İsrail'de kendisi gibi düşünenlerin azınlıkta olduğunu dile getiren Mitnick, bununla birlikte bu durumun yavaş yavaş değişmeye başladığını söyledi.
Hamas'ın 7 Ekim'de İsrail'e düzenlediği saldırıyı "korkunç" olarak tanımlayan Yahudi genç, insanların bu saldırıya duydukları öfkeyi bir intikam duygusuna dönüştürdüğünü dile getirdi. Mitnick, kendisinin ise bunu intikam yerine "herkes için daha fazla güvenlik isteyen bir duyguya" dönüştürmeyi tercih ettiğini belirtti.

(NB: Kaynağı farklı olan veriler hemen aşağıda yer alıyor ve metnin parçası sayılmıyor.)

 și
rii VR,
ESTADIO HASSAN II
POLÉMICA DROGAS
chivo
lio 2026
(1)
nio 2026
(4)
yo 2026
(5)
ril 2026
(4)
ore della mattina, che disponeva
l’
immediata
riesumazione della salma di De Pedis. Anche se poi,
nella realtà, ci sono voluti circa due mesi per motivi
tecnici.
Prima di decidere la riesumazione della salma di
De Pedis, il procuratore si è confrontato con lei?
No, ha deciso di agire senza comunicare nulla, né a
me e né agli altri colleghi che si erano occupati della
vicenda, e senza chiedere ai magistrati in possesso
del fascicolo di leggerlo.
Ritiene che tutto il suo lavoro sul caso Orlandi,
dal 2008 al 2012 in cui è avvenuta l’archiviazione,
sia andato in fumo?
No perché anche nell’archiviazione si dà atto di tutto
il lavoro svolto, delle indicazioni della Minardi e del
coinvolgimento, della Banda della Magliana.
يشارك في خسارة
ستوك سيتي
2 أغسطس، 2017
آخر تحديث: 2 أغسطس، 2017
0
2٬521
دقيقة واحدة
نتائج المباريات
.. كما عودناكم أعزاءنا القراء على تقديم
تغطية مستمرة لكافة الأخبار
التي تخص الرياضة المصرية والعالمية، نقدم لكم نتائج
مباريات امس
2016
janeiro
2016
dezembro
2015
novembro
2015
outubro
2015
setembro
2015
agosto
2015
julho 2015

İsrail'in Gazze'ye başlattığı saldırının ilk gününü "savunma savaşı" olarak tanımlayan Mitnick, "Devamında ise Gazze'deki sivillere karşı bir saldırı savaşına döndü. Gazze'deki sivilleri öldürmenin birilerine emniyet sağlayacağı düşüncesine katılmayı reddediyorum. Bu kimseye güvenlik getirmez. Gazze halkına da, İsrail halkına da güvenlik getirmez. Güvenlik ve barışın tek yolunun bir arada var olmaktan geçtiğine inanıyorum." ifadelerini kullandı.
Mitnick, İsrail ordusunda askerlik yapmayı reddetmesini çevresinin nasıl karşıladığı yönündeki bir soru üzerine şunları söyledi:
"Tel Aviv gibi liberal bir yerde yaşadığım için insanlar benim durumumu anlıyor ve saygı duyuyor. En iyi arkadaşlarımdan biri şu an Gazze'de muharip olarak savaşıyor. İkimiz de birbirimizin herkesin güvenliğini istediğini biliyoruz ancak bu güvenliğin nasıl sağlanacağı konusunda farklı düşünüyoruz."

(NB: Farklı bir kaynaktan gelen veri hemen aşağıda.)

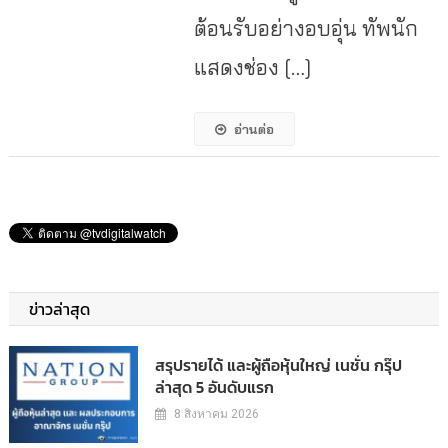
ต้อนรับอย่างอบอุ่น ทัพนัก
แสดงช่อง […]
อ่านต่อ
ข่าวล่าสุด
สรุปรายได้ และผู้ถือหุ้นใหญ่ เนชั่น กรุ๊ป
ล่าสุด 5 อันดับแรก
8 สิงหาคม 2026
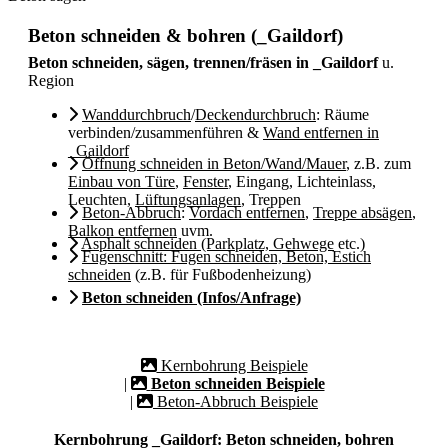
Beton schneiden & bohren (_Gaildorf)
Beton schneiden, sägen, trennen/fräsen in _Gaildorf
u.
Region
Wanddurchbruch
/
Deckendurchbruch
: Räume
verbinden/zusammenführen &
Wand entfernen in
_Gaildorf
Öffnung schneiden in Beton/Wand/Mauer
, z.B. zum
Einbau von Türe
,
Fenster
, Eingang, Lichteinlass,
Leuchten,
Lüftungsanlagen
, Treppen
Beton-Abbruch
:
Vordach entfernen
,
Treppe absägen
,
Balkon entfernen
uvm.
Asphalt schneiden (Parkplatz, Gehwege
etc.)
Fugenschnitt: Fugen schneiden, Beton, Estich
schneiden
(z.B. für Fußbodenheizung)
Beton schneiden (Infos/Anfrage)
Kernbohrung Beispiele
|
Beton schneiden Beispiele
|
Beton-Abbruch Beispiele
Kernbohrung _Gaildorf: Beton schneiden, bohren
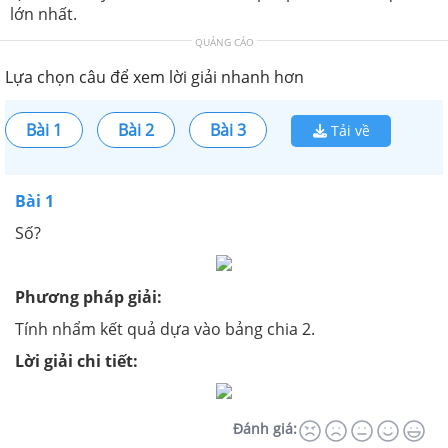
lớn nhất.
QUẢNG CÁO
Lựa chọn câu để xem lời giải nhanh hơn
Bài 1
Bài 2
Bài 3
Tải về
Bài 1
Số?
Phương pháp giải:
Tính nhẩm kết quả dựa vào bảng chia 2.
Lời giải chi tiết:
Đánh giá:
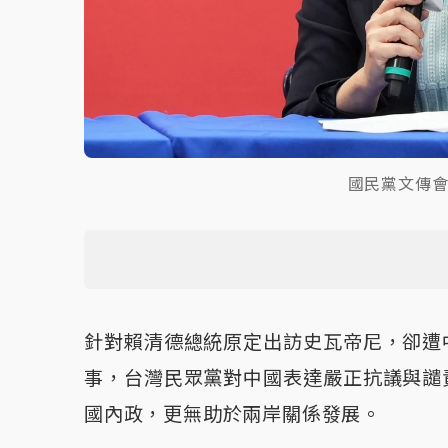
國民黨文傳
針對賴清德總統原定出訪史瓦帝尼，卻遭
事，台灣民眾黨對中國表達嚴正抗議與譴
國內政，更無助於兩岸關係發展。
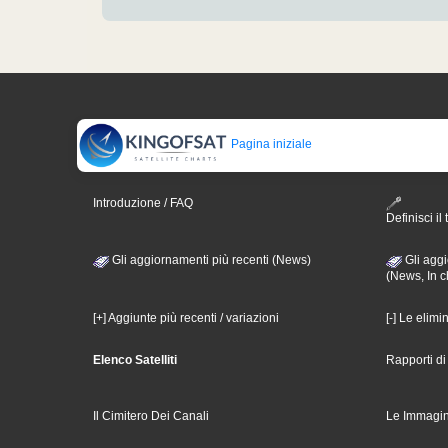
Pagina iniziale
Introduzione / FAQ
Definisci il 
Gli aggiornamenti più recenti (News)
Gli aggi
(News, In c
[+] Aggiunte più recenti / variazioni
[-] Le elimi
Elenco Satelliti
Rapporti d
Il Cimitero Dei Canali
Le Immagin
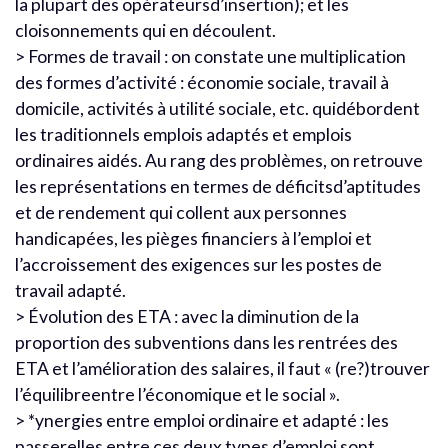
la plupart des opérateursd’insertion); et les
cloisonnements qui en découlent.
> Formes de travail : on constate une multiplication
des formes d’activité : économie sociale, travail à
domicile, activités à utilité sociale, etc. quidébordent
les traditionnels emplois adaptés et emplois
ordinaires aidés. Au rang des problèmes, on retrouve
les représentations en termes de déficitsd’aptitudes
et de rendement qui collent aux personnes
handicapées, les pièges financiers à l’emploi et
l’accroissement des exigences sur les postes de
travail adapté.
> Évolution des ETA : avec la diminution de la
proportion des subventions dans les rentrées des
ETA et l’amélioration des salaires, il faut « (re?)trouver
l’équilibreentre l’économique et le social ».
> *ynergies entre emploi ordinaire et adapté : les
passerelles entre ces deux types d’emploi sont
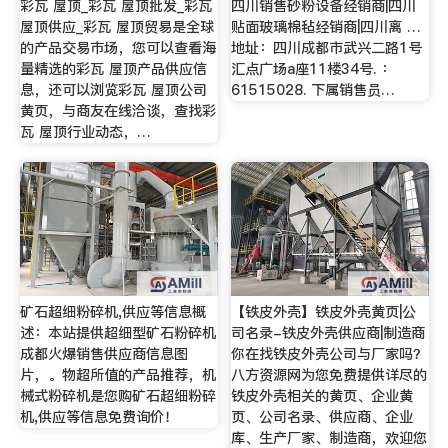
彩瓦 屋顶_彩瓦 屋顶批发_彩瓦
四川销售砂粉设备经销商|四川
屋顶供应_彩瓦 屋顶贸易是全球
贴面玻璃棉毡经销商|四川离 …
的产品交易市场，您可以查看海
地址：四川成都市武兴二路1号
量精选的彩瓦 屋顶产品供应信
汇点广场a座11楼34号. ：
息，还可以浏览彩瓦 屋顶公司
61515028. 下属销售员…
黄页，与商友在线洽谈，查找彩
瓦 屋顶行业动态，…
矿石超细粉碎机,供应等信息概
【铁皮外壳】铁皮外壳黄页|公
述：本站提供超细型矿石粉碎机
司名录-铁皮外壳供应商|制造商
成都火爆销售供应商信息图
你在找铁皮外壳公司与厂家吗？
片，。物超所值的产品推荐，机
八方资源网为您免费提供详尽的
械式粉碎机是您购矿石超细粉碎
铁皮外壳相关的黄页、企业黄
机,供应等信息免费询价！
页、公司名录、供应商、企业
库、生产厂家、制造商，欢迎您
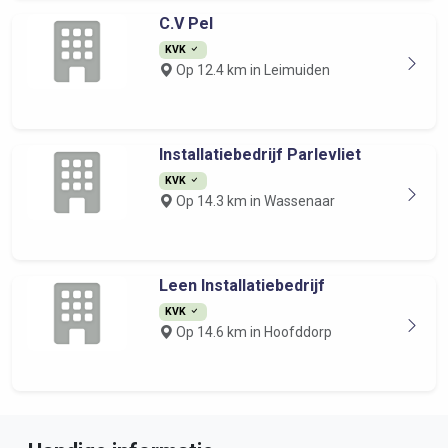
C.V Pel
KVK
Op 12.4 km in Leimuiden
Installatiebedrijf Parlevliet
KVK
Op 14.3 km in Wassenaar
Leen Installatiebedrijf
KVK
Op 14.6 km in Hoofddorp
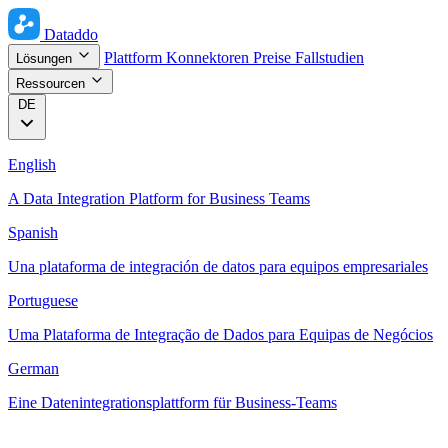
Dataddo
Plattform
Konnektoren
Preise
Fallstudien
Lösungen
Ressourcen
DE
English
A Data Integration Platform for Business Teams
Spanish
Una plataforma de integración de datos para equipos empresariales
Portuguese
Uma Plataforma de Integração de Dados para Equipas de Negócios
German
Eine Datenintegrationsplattform für Business-Teams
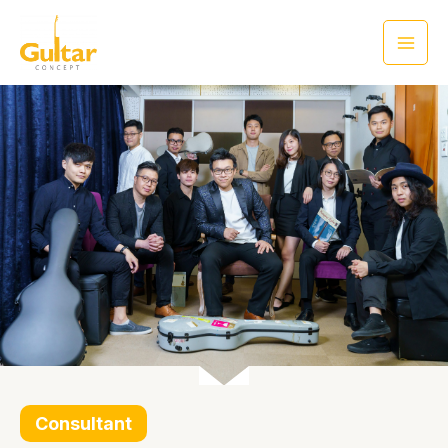
Consultant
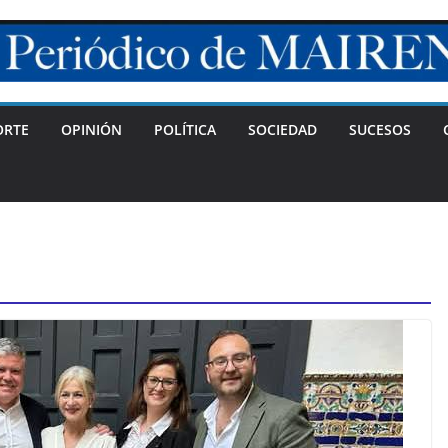
ORTE
OPINIÓN
POLÍTICA
SOCIEDAD
SUCESOS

"Ahlaksız ve adaletsizliğin parçası olamam"İşgal altındaki Doğu Kudüs'e yakın bir mahallede yaşayan 19 yaşındaki Ariel Davidov da, küçük yaşlardan beri insan hakları savunuculuğu yapan gruplarla iletişim halinde olduğunu söyledi.
Doğu Kudüs'ün Şeyh Cerrah, Silvan ve İseviyye gibi mahallelerinde İsrail güçlerinin Filistinlilere karşı aşırı şiddet uyguladığına tanıklık ettiğini aktaran Davidov, şehrin Yahudileştirilmesi girişimlerine karşı düzenlenen protestolarda yer aldığını kaydetti.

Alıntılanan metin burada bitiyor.